I don't think you should be entitled to anything. It should go to his children - the ones from his first marriage and the ones you had together. you should be able to live in the home until your joint children are 21 but after that the assets should be distributed between the children.

Trolleysaregoodforemployment · 11/03/2025 21:22

Willyoujustbequiet · 11/03/2025 20:00

They don't get nothing. Half the estate after the first £332k is shared equally between the children. That is intestacy law in England.

Inheritance tax aside.

So they get screwed.

lostintherainyday · 11/03/2025 21:22

Trolleysaregoodforemployment · 11/03/2025 21:20

I don't think you should be entitled to anything. It should go to his children - the ones from his first marriage and the ones you had together. you should be able to live in the home until your joint children are 21 but after that the assets should be distributed between the children.

Thankfully your opinion doesn’t get taken into account.

Gasp0deTheW0nderD0g · 11/03/2025 21:24

Trolleysaregoodforemployment · 11/03/2025 21:20

I don't think you should be entitled to anything. It should go to his children - the ones from his first marriage and the ones you had together. you should be able to live in the home until your joint children are 21 but after that the assets should be distributed between the children.

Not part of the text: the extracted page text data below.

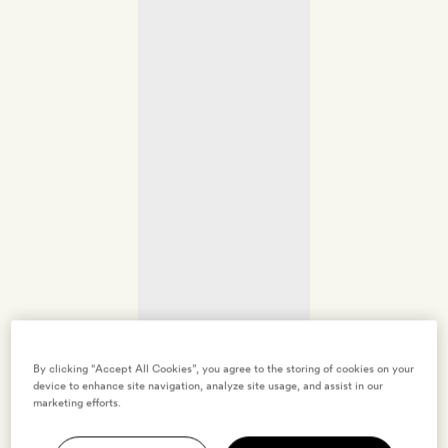
By clicking “Accept All Cookies”, you agree to the storing of cookies on your
device to enhance site navigation, analyze site usage, and assist in our
marketing efforts.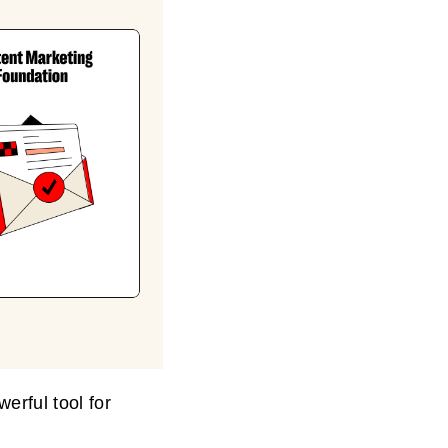
erful tool for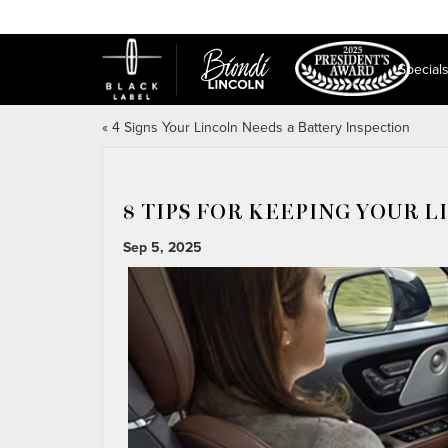
Special
«
4 Signs Your Lincoln Needs a Battery Inspection
8 TIPS FOR KEEPING YOUR 
Sep 5, 2025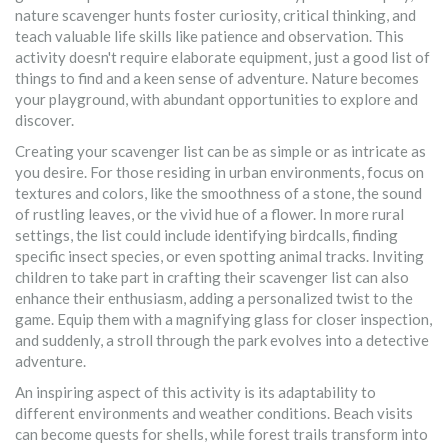
nature scavenger hunts foster curiosity, critical thinking, and
teach valuable life skills like patience and observation. This
activity doesn't require elaborate equipment, just a good list of
things to find and a keen sense of adventure. Nature becomes
your playground, with abundant opportunities to explore and
discover.
Creating your scavenger list can be as simple or as intricate as
you desire. For those residing in urban environments, focus on
textures and colors, like the smoothness of a stone, the sound
of rustling leaves, or the vivid hue of a flower. In more rural
settings, the list could include identifying birdcalls, finding
specific insect species, or even spotting animal tracks. Inviting
children to take part in crafting their scavenger list can also
enhance their enthusiasm, adding a personalized twist to the
game. Equip them with a magnifying glass for closer inspection,
and suddenly, a stroll through the park evolves into a detective
adventure.
An inspiring aspect of this activity is its adaptability to
different environments and weather conditions. Beach visits
can become quests for shells, while forest trails transform into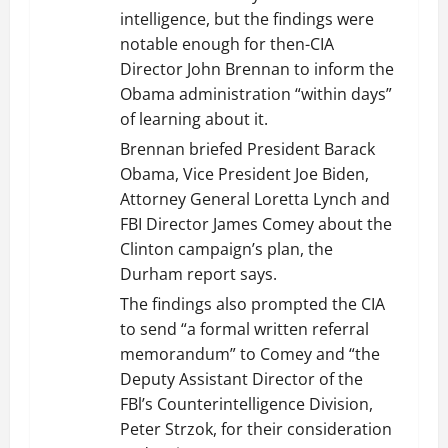
intelligence, but the findings were
notable enough for then-CIA
Director John Brennan to inform the
Obama administration “within days”
of learning about it.
Brennan briefed President Barack
Obama, Vice President Joe Biden,
Attorney General Loretta Lynch and
FBI Director James Comey about the
Clinton campaign’s plan, the
Durham report says.
The findings also prompted the CIA
to send “a formal written referral
memorandum” to Comey and “the
Deputy Assistant Director of the
FBl’s Counterintelligence Division,
Peter Strzok, for their consideration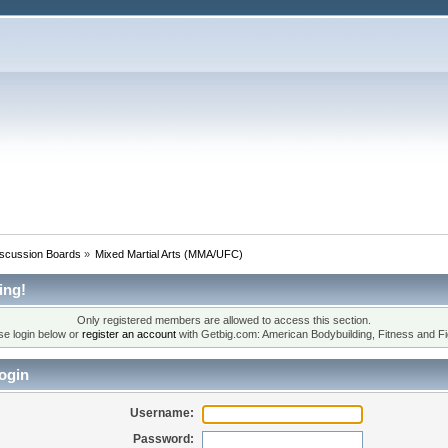
iscussion Boards
»
Mixed Martial Arts (MMA/UFC)
ing!
Only registered members are allowed to access this section.
se login below or
register an account
with Getbig.com: American Bodybuilding, Fitness and Fi
ogin
Username:
Password: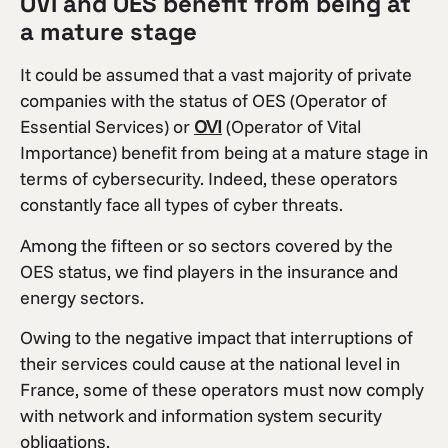
OVI and OES benefit from being at
a mature stage
It could be assumed that a vast majority of private
companies with the status of OES (Operator of
Essential Services) or
OVI
(Operator of Vital
Importance) benefit from being at a mature stage in
terms of cybersecurity. Indeed, these operators
constantly face all types of cyber threats.
Among the fifteen or so sectors covered by the
OES status, we find players in the insurance and
energy sectors.
Owing to the negative impact that interruptions of
their services could cause at the national level in
France, some of these operators must now comply
with network and information system security
obligations.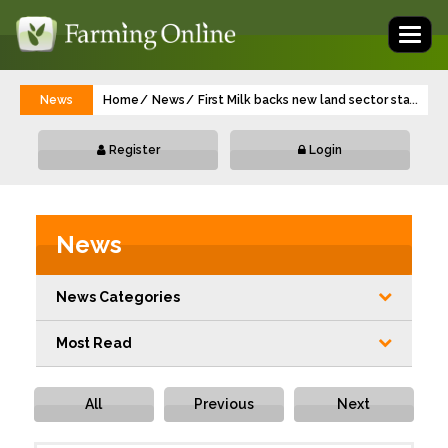
Toggl
naviga
News
Home
News
First Milk backs new land sector standard
...
Register
Login
News
News Categories
Most Read
All
Previous
Next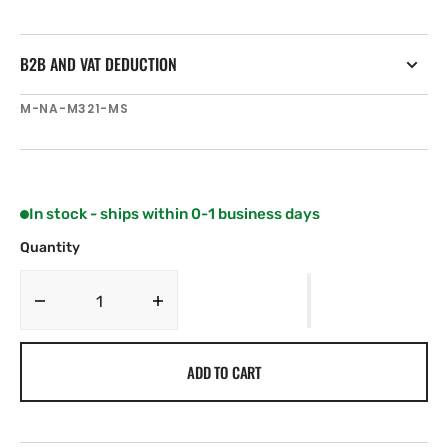
B2B AND VAT DEDUCTION
SKU:
M-NA-M321-MS
In stock - ships within 0-1 business days
Quantity
Decrease
Increase
quantity
quantity
for
for
ADD TO CART
C-
C-
MAP
MAP
NA-
NA-
M321
M321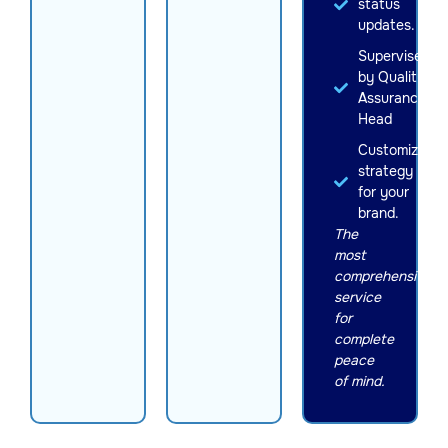
status
updates.
Supervised
by Quality
Assurance
Head
Customized
strategy
for your
brand.
The
most
comprehensive
service
for
complete
peace
of mind.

Very interesting, but the OP didn't ask for views on what should happen, she wants to know the legal position, which is as set out dozens of times on this thread. She inherits the bulk of her husband's assets. It's then up to her who to leave her money too in due course.

WearyAuldWumman · 11/03/2025 21:24

Trolleysaregoodforemployment · 11/03/2025 21:20

I don't think you should be entitled to anything. It should go to his children - the ones from his first marriage and the ones you had together. you should be able to live in the home until your joint children are 21 but after that the assets should be distributed between the children.

Why should a spouse not be entitled to anything?

Willyoujustbequiet · 11/03/2025 21:27

The OP is looking at a considerable bill for IHT if there was no trust provision made.

On top of that unless there are other savings she will have to sell the house in order to free up the older children's share of the estate.

That's if the older children don't have an updated will of course.

Gasp0deTheW0nderD0g · 11/03/2025 21:36

Unless I'm missing something, why would there be inheritance tax? The OP's husband could leave £325k free of tax to whomsoever he pleased, whether by will or through the intestacy provisions. Over and above that everything he leaves to his spouse is free of IHT. So if the OP gets £322k + 50% of what remains, there's no tax on any of that, and it doesn't sound as if the remainder will exceed £325k.